A diary over at dKos got me thinking about what it means to be a moderate, and what has happened to the whole idea of political moderation.

In 1964, five years before I was born, Barry Goldwater made an infamous and damaging comment at the Republican National Convention. He said, “I would remind you that extremism in the defense of liberty is no vice! And let me remind you also that moderation in the pursuit of justice is no virtue!”

Lyndon Johnson had a potent retort, “Extremism in the pursuit of the Presidency is an unpardonable vice. Moderation in the affairs of the nation is the highest virtue.”

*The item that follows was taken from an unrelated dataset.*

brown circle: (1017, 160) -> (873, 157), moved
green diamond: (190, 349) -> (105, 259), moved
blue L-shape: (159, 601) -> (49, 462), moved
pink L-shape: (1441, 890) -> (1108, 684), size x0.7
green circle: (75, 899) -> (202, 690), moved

It’s a growing meme that the re-election of George W. Bush marks the final triumph of Goldwaterism. In many ways, I think this meme is a pile of crap. Goldwater was caricatured by the Democrats during the 1964 campaign, and his legacy has been similarly distorted and co-opted ever since. George Will actually had the temerity to say that Giuliani and Schwarzenegger’s 2004 convention speeches marked the return of ‘Goldwaterism’. George Will is a reliable idiot. Whether the current crop of Republicans owes anything to Goldwater’s political philosophy or not, the debate over moderation is alive and well.

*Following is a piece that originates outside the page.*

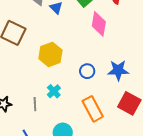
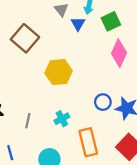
blue circle: (87, 71) -> (103, 102), moved
cyan cross: (54, 91) -> (62, 119), moved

Many of us are nostalgic for the days when moderation in the affairs of state was considered a virtue. We are not predisposed to be radical, intemperate, or overly partisan. And yet, that is exactly how we feel in the current political climate.

We feel marginalized, threatened, condescended to, angry, bitter, and in no mood for reaching for consensus. And we’re right to feel this way.

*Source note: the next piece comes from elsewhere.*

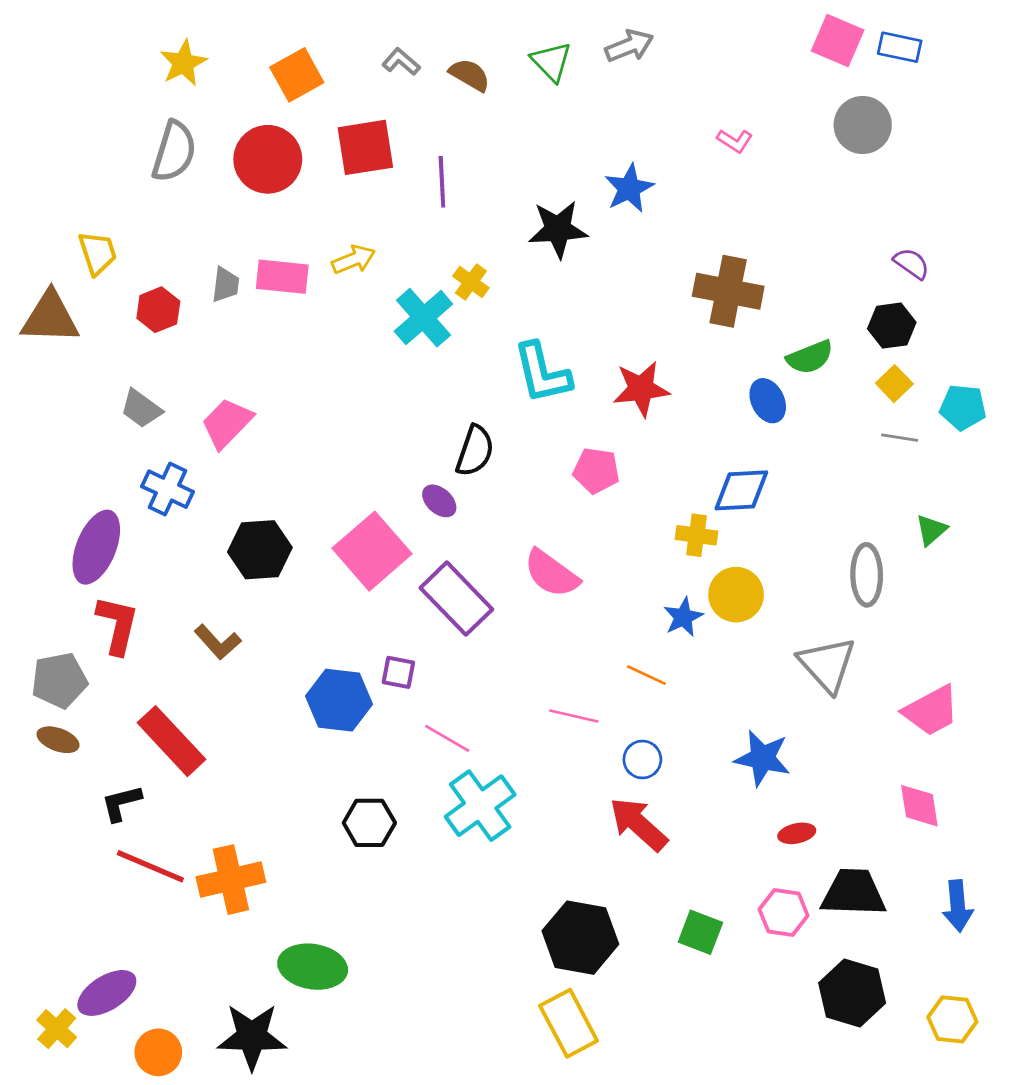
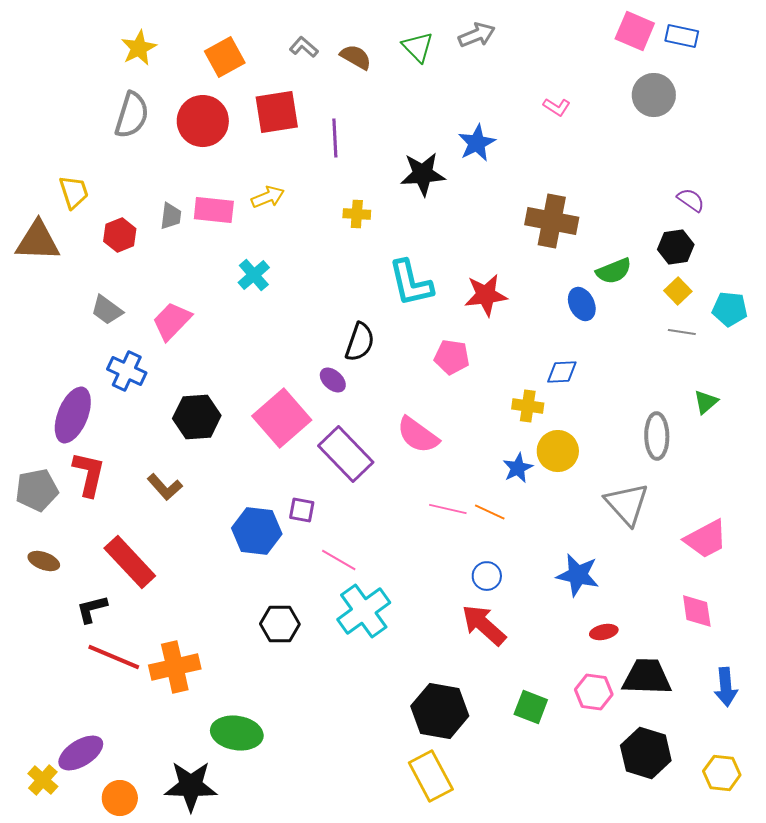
yellow cross: (471, 282) -> (357, 214), turned -32
cyan cross: (423, 318) -> (254, 275), moved, size x0.7
blue diamond: (741, 490) -> (562, 372), size x0.7
gray pentagon: (59, 680) -> (37, 490), moved
pink line: (574, 716) -> (448, 509), moved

And that got me thinking about what it means to be a ‘moderate’. What does ‘moderate’ mean in a political context?

‘Moderate’ should mean that you believe in the two party system, that you think sanity lies near the center of both parties, and that the ideal government involves a broad cross-party center that does most of the work of building consensus, making compromises, and hammering out the details of legislation.

But we’ve lost that cross-party consensus, and while Iraq is not the only issue the blew it up, it was the biggest factor. In fact, longtime moderates like Biden and Kerry were swept up in the meat-grinder that destroyed moderation, and the validity of moderation. Once they realized that we were going to war in Iraq, they did the time-honored thing that moderates do. They tried to make the best of it. They tried to reach out to the UN, they tried to get Colin Powell to moderate and modulate the alienating rhetoric coming out of the White House and Pentagon. They tried to be patriots, in their own way. They were not rewarded.

The Bush administration ignored all the helpful advice that came from moderates in Congress, the State Department, the CIA, the salons of Washington and New York, and the pen of Tom Friedman. And the effect of this alienation was to destroy any consensus, or any middle, about what the ‘War on Terror’ means, why is should be fought, how it should be fought, or even whether it should be fought.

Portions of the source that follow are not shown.